═══ Supplied material

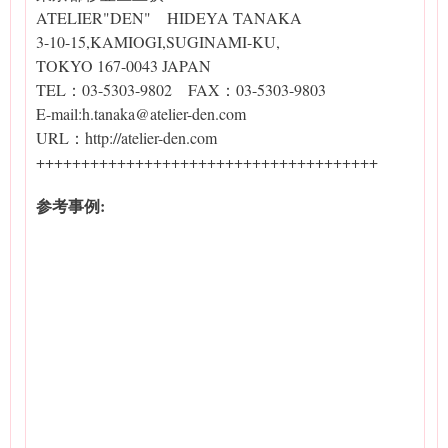
ATELIER"DEN" HIDEYA TANAKA
3-10-15,KAMIOGI,SUGINAMI-KU,
TOKYO 167-0043 JAPAN
TEL：03-5303-9802 FAX：03-5303-9803
E-mail:h.tanaka@atelier-den.com
URL：http://atelier-den.com
++++++++++++++++++++++++++++++++++++++
参考事例:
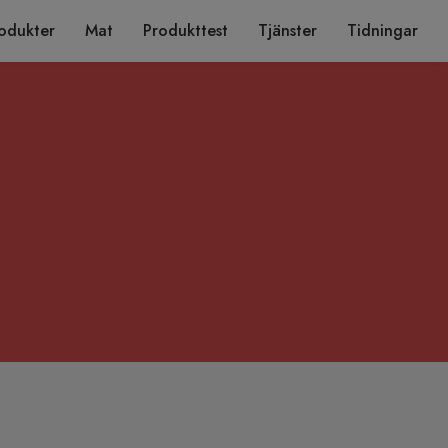
odukter
Mat
Produkttest
Tjänster
Tidningar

══════

→ Aim of the exercise
An exact copy of the material above is required, minus its images.

→ Solved problem
ATELIER"DEN" HIDEYA TANAKA
3-10-15,KAMIOGI,SUGINAMI-KU,
TOKYO 167-0043 JAPAN
TEL：03-5303-9802 FAX：03-5303-9803
E-mail:h.tanaka@atelier-den.com
URL：http://atelier-den.com
++++++++++++++++++++++++++++++++++++++
参考事例:
odukter
Mat
Produkttest
Tjänster
Tidningar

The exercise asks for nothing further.